• Dataset entries
· · ·

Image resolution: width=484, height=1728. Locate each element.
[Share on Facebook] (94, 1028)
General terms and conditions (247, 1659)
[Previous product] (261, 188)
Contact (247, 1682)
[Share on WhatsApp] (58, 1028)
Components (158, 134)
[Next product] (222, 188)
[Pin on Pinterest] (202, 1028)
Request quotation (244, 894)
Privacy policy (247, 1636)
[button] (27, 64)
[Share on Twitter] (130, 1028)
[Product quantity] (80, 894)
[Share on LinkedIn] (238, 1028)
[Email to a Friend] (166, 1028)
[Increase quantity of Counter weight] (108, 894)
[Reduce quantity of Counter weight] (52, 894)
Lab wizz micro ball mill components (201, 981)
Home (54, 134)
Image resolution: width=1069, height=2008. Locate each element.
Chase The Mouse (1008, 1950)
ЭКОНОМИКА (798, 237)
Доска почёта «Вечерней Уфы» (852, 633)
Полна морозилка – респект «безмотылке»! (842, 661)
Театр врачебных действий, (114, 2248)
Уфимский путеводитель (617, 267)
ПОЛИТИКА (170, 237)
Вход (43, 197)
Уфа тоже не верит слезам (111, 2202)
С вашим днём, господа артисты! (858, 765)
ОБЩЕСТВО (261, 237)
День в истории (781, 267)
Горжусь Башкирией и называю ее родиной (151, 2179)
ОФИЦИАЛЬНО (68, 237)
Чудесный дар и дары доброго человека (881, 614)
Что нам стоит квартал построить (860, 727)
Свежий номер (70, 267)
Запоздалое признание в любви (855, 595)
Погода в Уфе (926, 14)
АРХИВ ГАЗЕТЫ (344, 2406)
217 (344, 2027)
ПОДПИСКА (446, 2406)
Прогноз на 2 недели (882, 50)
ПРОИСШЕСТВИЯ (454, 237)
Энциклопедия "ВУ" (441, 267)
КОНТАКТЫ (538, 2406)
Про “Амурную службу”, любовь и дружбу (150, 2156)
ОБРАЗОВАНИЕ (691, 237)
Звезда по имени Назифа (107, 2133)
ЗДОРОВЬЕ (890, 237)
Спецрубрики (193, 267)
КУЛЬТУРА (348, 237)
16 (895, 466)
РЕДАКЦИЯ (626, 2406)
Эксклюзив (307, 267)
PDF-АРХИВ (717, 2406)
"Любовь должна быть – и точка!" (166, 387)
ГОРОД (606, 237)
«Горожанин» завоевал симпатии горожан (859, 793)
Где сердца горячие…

· · ·

• The task
Copy the data exactly as it was presented.

• Your solution
Image resolution: width=484, height=1728. Locate each element.
[Share on Facebook] (94, 1028)
General terms and conditions (247, 1659)
[Previous product] (261, 188)
Contact (247, 1682)
[Share on WhatsApp] (58, 1028)
Components (158, 134)
[Next product] (222, 188)
[Pin on Pinterest] (202, 1028)
Request quotation (244, 894)
Privacy policy (247, 1636)
[button] (27, 64)
[Share on Twitter] (130, 1028)
[Product quantity] (80, 894)
[Share on LinkedIn] (238, 1028)
[Email to a Friend] (166, 1028)
[Increase quantity of Counter weight] (108, 894)
[Reduce quantity of Counter weight] (52, 894)
Lab wizz micro ball mill components (201, 981)
Home (54, 134)
Image resolution: width=1069, height=2008. Locate each element.
Chase The Mouse (1008, 1950)
ЭКОНОМИКА (798, 237)
Доска почёта «Вечерней Уфы» (852, 633)
Полна морозилка – респект «безмотылке»! (842, 661)
Театр врачебных действий, (114, 2248)
Уфимский путеводитель (617, 267)
ПОЛИТИКА (170, 237)
Вход (43, 197)
Уфа тоже не верит слезам (111, 2202)
С вашим днём, господа артисты! (858, 765)
ОБЩЕСТВО (261, 237)
День в истории (781, 267)
Горжусь Башкирией и называю ее родиной (151, 2179)
ОФИЦИАЛЬНО (68, 237)
Чудесный дар и дары доброго человека (881, 614)
Что нам стоит квартал построить (860, 727)
Свежий номер (70, 267)
Запоздалое признание в любви (855, 595)
Погода в Уфе (926, 14)
АРХИВ ГАЗЕТЫ (344, 2406)
217 (344, 2027)
ПОДПИСКА (446, 2406)
Прогноз на 2 недели (882, 50)
ПРОИСШЕСТВИЯ (454, 237)
Энциклопедия "ВУ" (441, 267)
КОНТАКТЫ (538, 2406)
Про “Амурную службу”, любовь и дружбу (150, 2156)
ОБРАЗОВАНИЕ (691, 237)
Звезда по имени Назифа (107, 2133)
ЗДОРОВЬЕ (890, 237)
Спецрубрики (193, 267)
КУЛЬТУРА (348, 237)
16 (895, 466)
РЕДАКЦИЯ (626, 2406)
Эксклюзив (307, 267)
PDF-АРХИВ (717, 2406)
"Любовь должна быть – и точка!" (166, 387)
ГОРОД (606, 237)
«Горожанин» завоевал симпатии горожан (859, 793)
Где сердца горячие…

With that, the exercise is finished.